Unable to enable HA on a XCP-ng 8.2.1 Compute Pool
-
Hi everyone,
I've encountered an issue i've never seen before where trying to enable HA on a compute pool fails with the error "INTERNAL_ERROR(Not_found). NTP is enabled on all the computes and all the computes are already in a pool. I have updated all the hosts in the pool, just to rule out a pending update but no change.

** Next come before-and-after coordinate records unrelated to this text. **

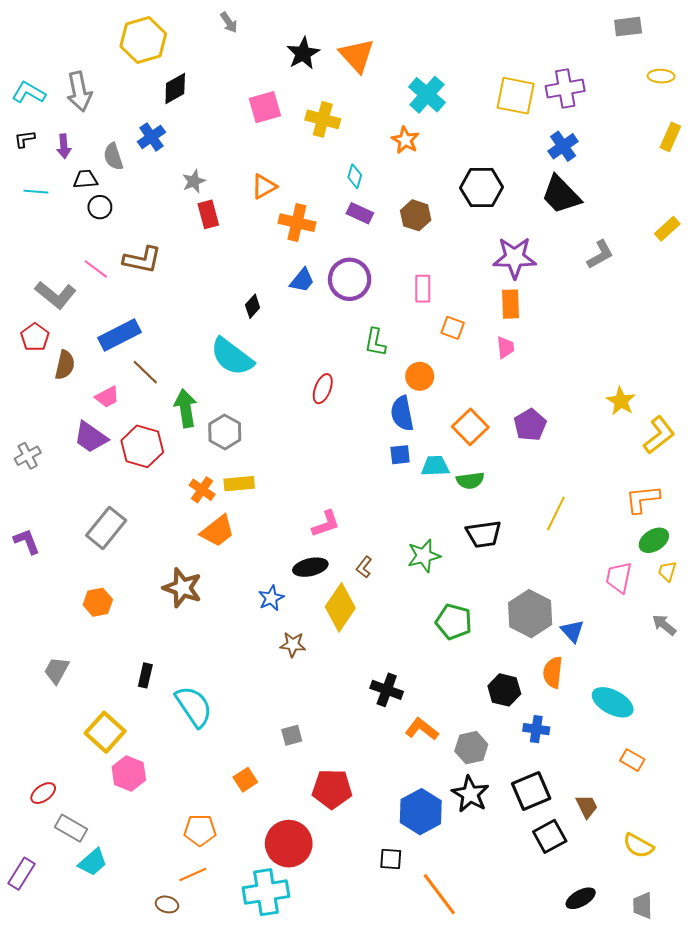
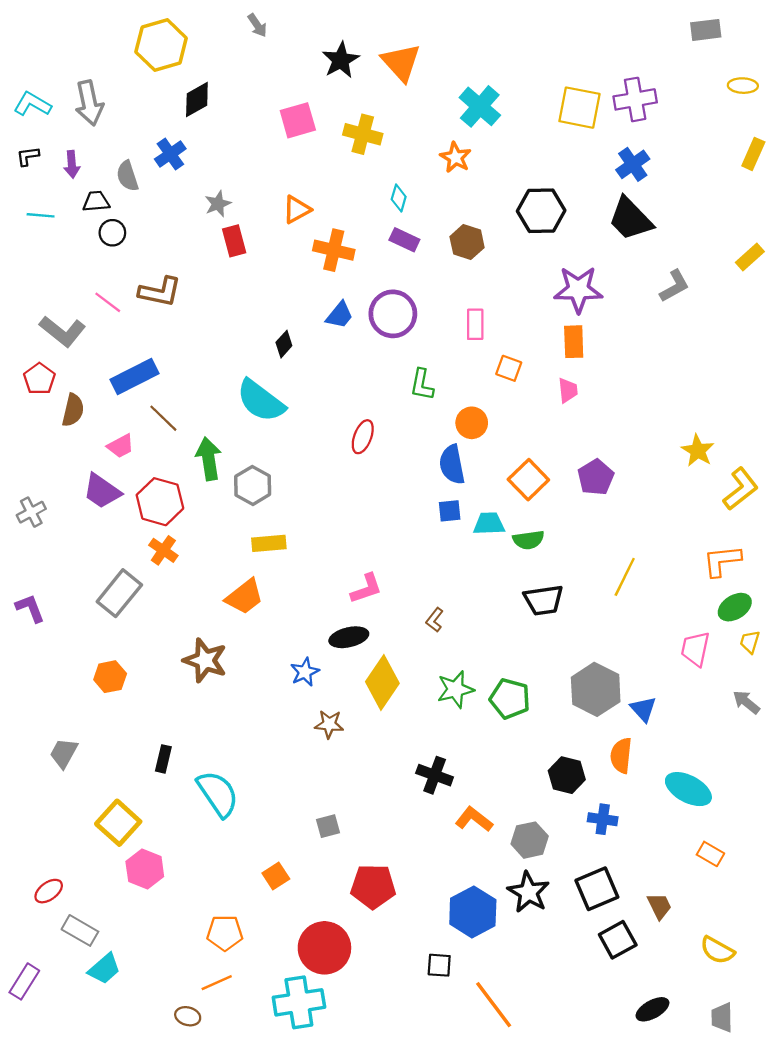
orange cross: (202, 490) -> (163, 550), moved
green star: (424, 556) -> (455, 689), moved
brown L-shape: (364, 567) -> (435, 620), moved

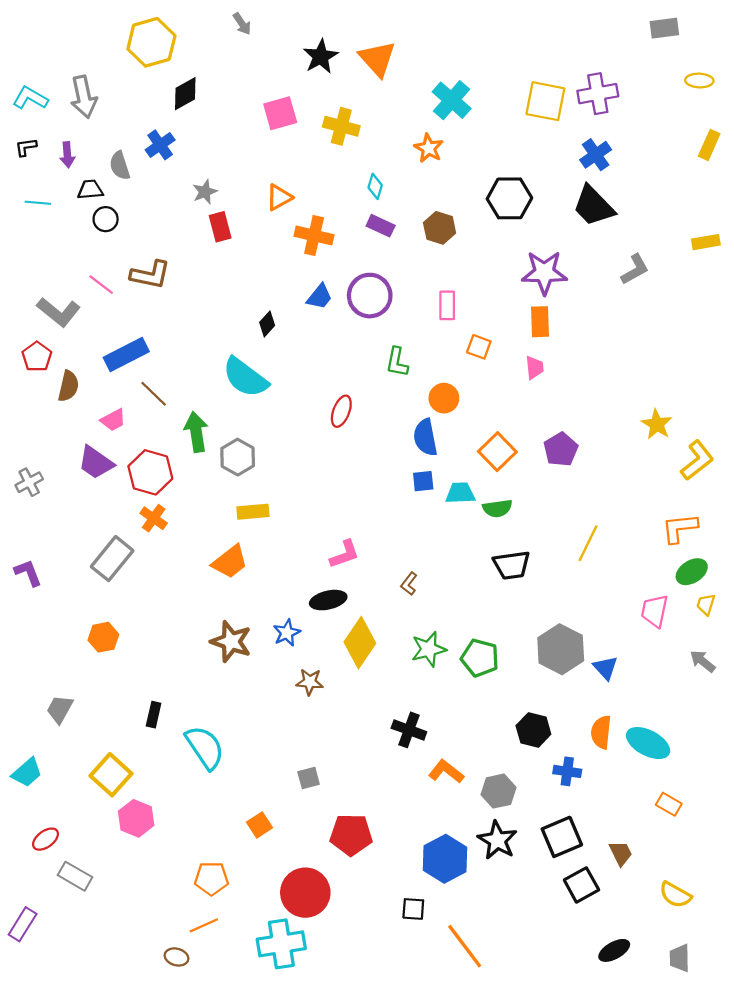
yellow rectangle: (750, 257) -> (706, 242), turned 32
brown star: (205, 660) -> (231, 642), moved
orange semicircle: (621, 755) -> (601, 732), moved
cyan trapezoid: (104, 969) -> (27, 773), moved

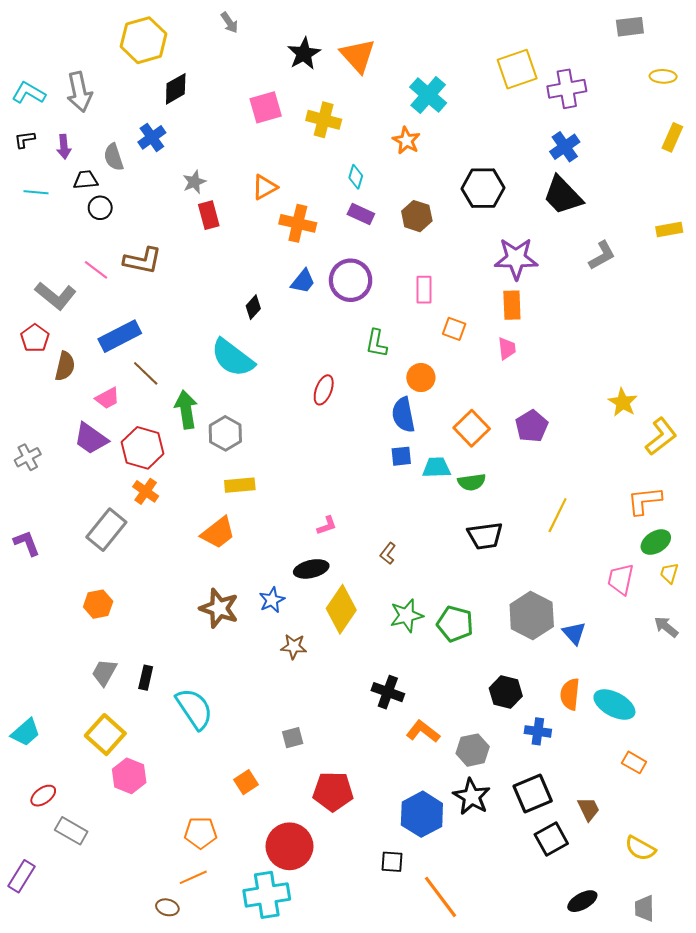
yellow square: (545, 101) -> (517, 69), moved, turned -30
pink L-shape: (345, 554) -> (327, 525), size x0.7
gray trapezoid: (60, 709) -> (104, 672), moved

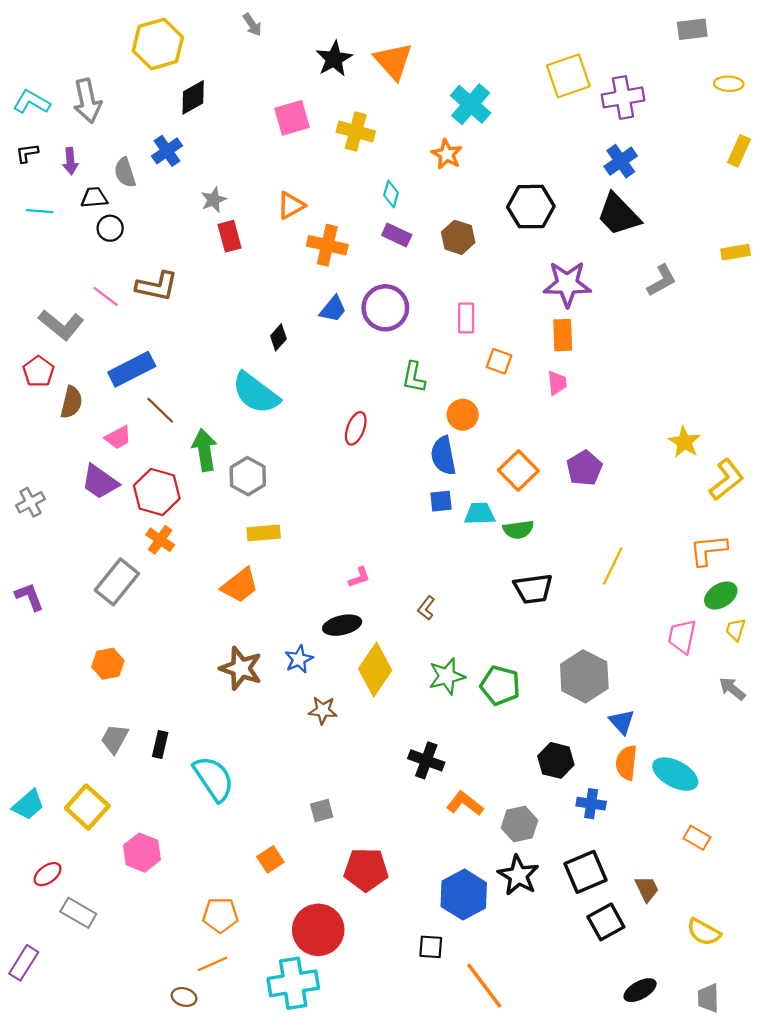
blue triangle: (574, 633) -> (622, 722), moved
yellow square: (105, 735) -> (87, 807), moved

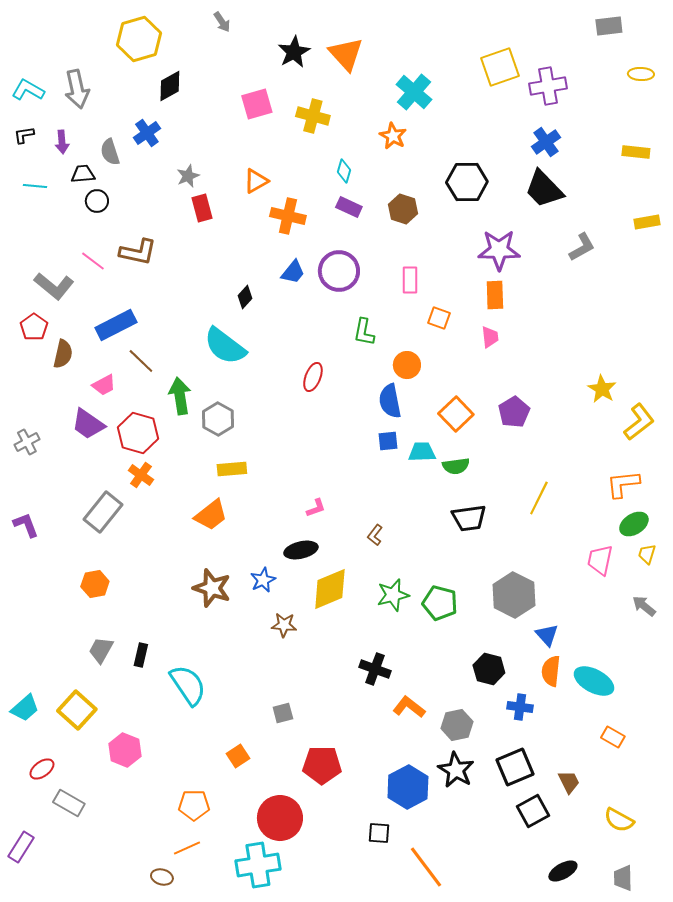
yellow rectangle: (739, 151) -> (636, 152), moved, turned 72
yellow diamond: (375, 669) -> (330, 589), turned 33

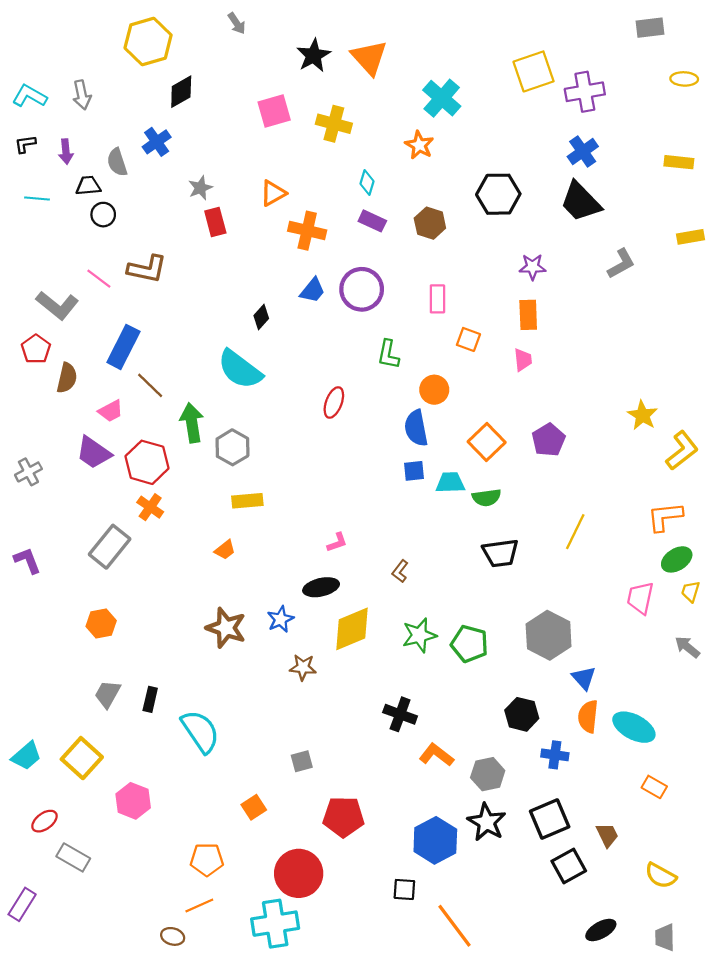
gray arrow: (77, 89) -> (82, 95), size x0.7
purple star: (499, 250) -> (533, 267), size x0.6
blue rectangle: (116, 325) -> (123, 347), turned -36
orange trapezoid: (211, 515) -> (225, 550), size x0.6

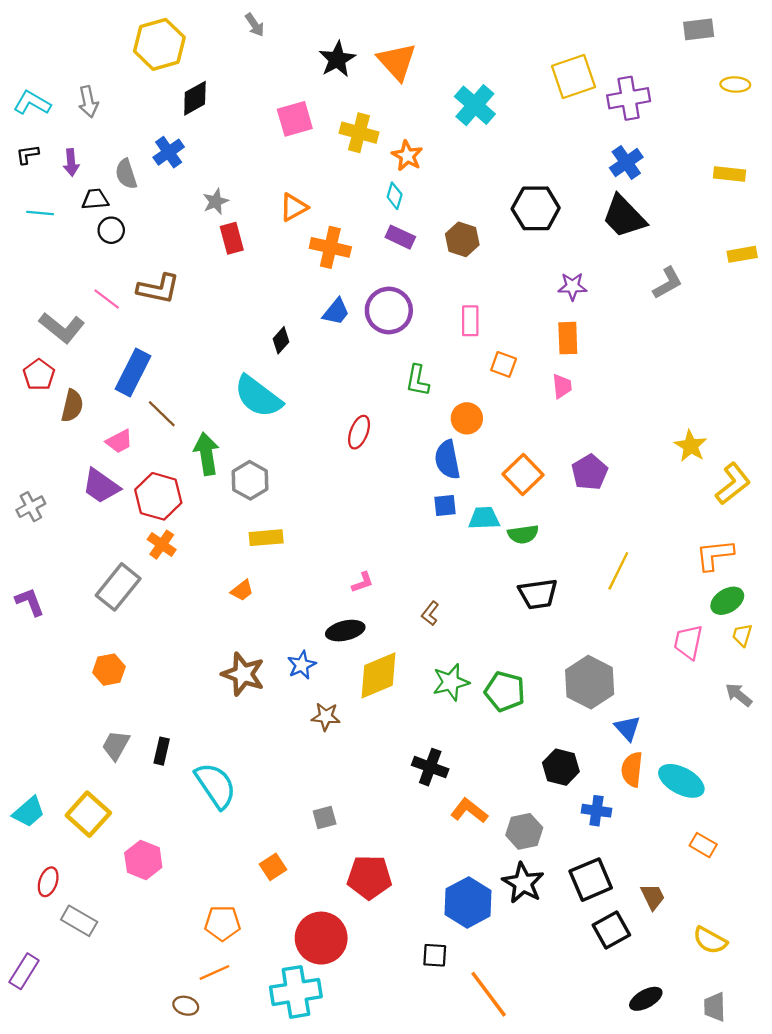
orange star: (419, 145) -> (407, 156), moved
red ellipse: (44, 821) -> (48, 882), turned -35

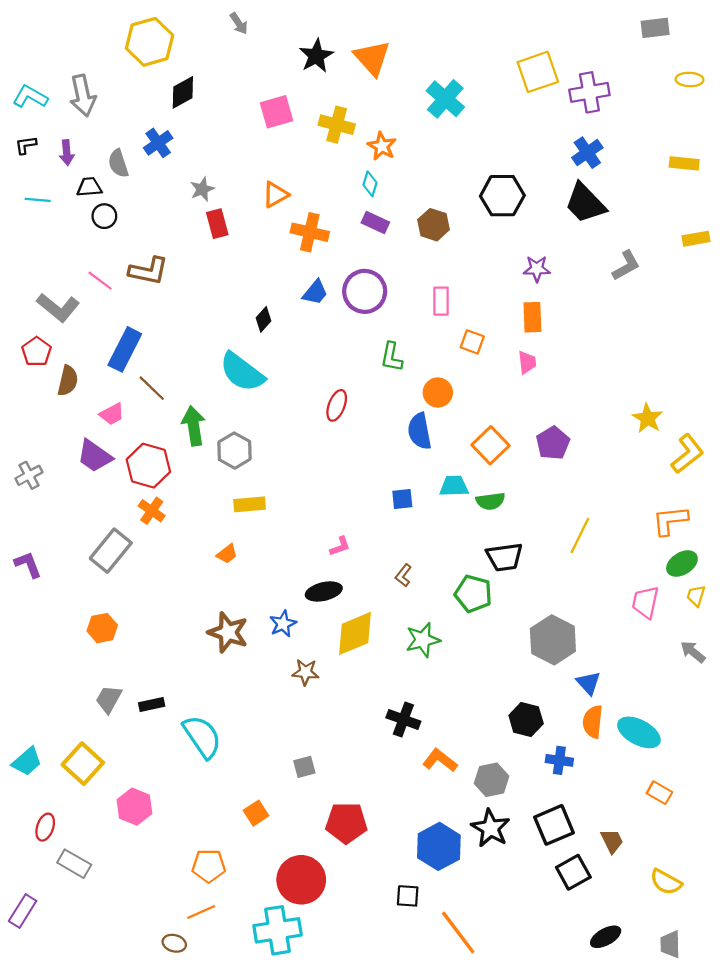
gray arrow: (88, 102) -> (83, 96), size x1.4
blue square: (445, 506) -> (402, 499), moved
green pentagon: (505, 691) -> (473, 594), moved
black rectangle: (162, 751) -> (152, 704), turned 65

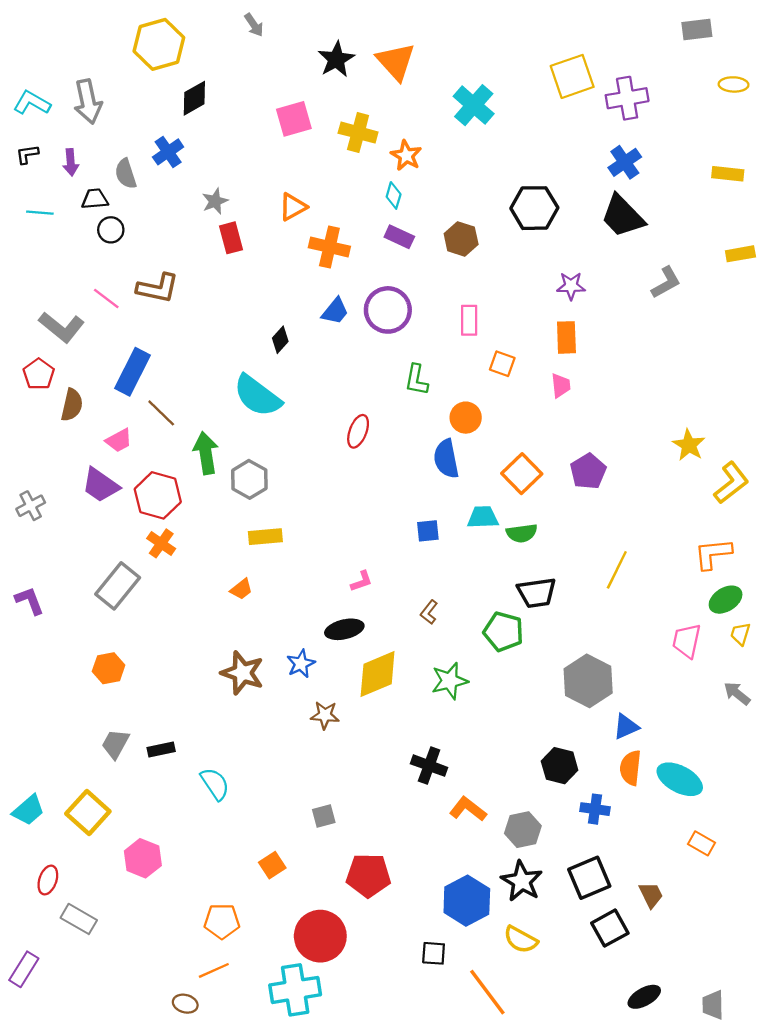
blue triangle: (588, 683) -> (626, 727), turned 48
cyan semicircle: (202, 737) -> (215, 784), size x0.7
yellow semicircle: (666, 882) -> (521, 940), moved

Below is the log output from the xensource log file from the poolmaster.Mar 12 15:56:49 compute-01 xapi: [error||472789 /var/lib/xcp/xapi||backtrace] host.ha_join_liveset R:aa412db4d158 failed with exception Server_error(INTERNAL_ERROR, [ Not_found ]) Mar 12 15:57:04 compute-01 xapi: [error||472469 HTTPS 172.28.18.83->:::80|pool.enable_ha R:c2beab627da0|xapi_ha] Caught exception while calling Host.ha_join_liveset: 'compute-04' ('OpaqueRef:07de98bb-5cf2-4cd4-bda6-becbc843f413') INTERNAL_ERROR: [ Not_found ] Mar 12 15:57:04 compute-01 xapi: [error||472469 HTTPS 172.28.18.83->:::80|pool.enable_ha R:c2beab627da0|xapi_ha] Attempting to disable HA pool-wide Mar 12 15:57:04 compute-01 xapi: [debug||472469 HTTPS 172.28.18.83->:::80|pool.enable_ha R:c2beab627da0|xapi_ha] Disabling HA on the Pool Mar 12 15:57:04 compute-01 xapi: [debug||472469 :::80||xapi_ha] Disabling HA, so also disabling writing to redo-log Mar 12 15:57:04 compute-01 xapi: [debug||472469 :::80||helpers] about to call script: /usr/libexec/xapi/cluster-stack/xhad/ha_query_liveset Mar 12 15:57:11 compute-01 xapi: [debug||472469 :::80||xapi_ha] Caught exception while enabling HA: INTERNAL_ERROR: [ Not_found ] Mar 12 15:57:11 compute-01 xapi: [error||472469 :::80||backtrace] pool.enable_ha R:c2beab627da0 failed with exception Server_error(INTERNAL_ERROR, [ Not_found ]) Mar 12 15:57:11 compute-01 xapi: [error||472469 :::80||backtrace] 1/14 xapi Raised at file ocaml/xapi/xapi_ha.ml, line 1972 Mar 12 15:57:11 compute-01 xapi: [error||472469 :::80||backtrace] 4/14 xapi Called from file ocaml/xapi/xapi_ha.ml, line 1918 Mar 12 15:57:11 compute-01 xapi: [error||472469 :::80||backtrace] 5/14 xapi Called from file ocaml/xapi/xapi_ha.ml, line 2026
If anyone has any pointers on how to resolve this, it would be appreciated.
2025-03-12T12_57_11.614Z - XO.txt -
@Denson I also have a shared NFS SR already configured on the pool.
-
Would you have an halted or removed host in your pool?
-
@olivierlambert I added a compute to the pool. It added successfully but HA won't come up.
-
Check the pool/host view to double check everyone is visible and correctly connected. Same for all shared SR in that pool.
-
@olivierlambert The pool is showing all hosts as connected, same for all the shared SRs. There are even vms running on the new compute host. Only thing not working is enabling HA.
One of the SRs is showing that HA is configured. Should that be the case when HA is not enabled yet?
-
This only shows which SR will be used with HA, nothing more.
The issue seems to come from the host "compute-04" when it's trying to enable HA. I would check this host log more in details.
-
@olivierlambert Notable error on that compute is that it can't find the UUID of the pool master, for some reason.
Mar 13 14:12:00 compute-04 xapi: [error||16119 HTTPS 172.21.17.96->:::80|host.ha_join_liveset R:c44ae729771f|xapi_ha] Failed to find the UUID address of host with address 172.21.18.96 Mar 13 14:12:00 compute-04 xapi: [error||16119 :::80||backtrace] host.ha_join_liveset R:c44ae729771f failed with exception Not_found Mar 13 14:12:00 compute-04 xapi: [error||16119 :::80||backtrace] 1/12 xapi Raised at file hashtbl.ml, line 194
172.21.17.96 is the management IP of the pool master(compute-01) while 172.21.18.96 is the IP for the same host, used as a Storage interface.
-
On this problematic host, can you do a simple command like "xe vm-list"? Does it work?
-
@Denson Are all hosts properly time synchronized to NTP? Make sure they are all within reasonable limits of each other.
Might be a network thing -- are all interfaces configured alike on all hosts? Can the hosts all ping each other?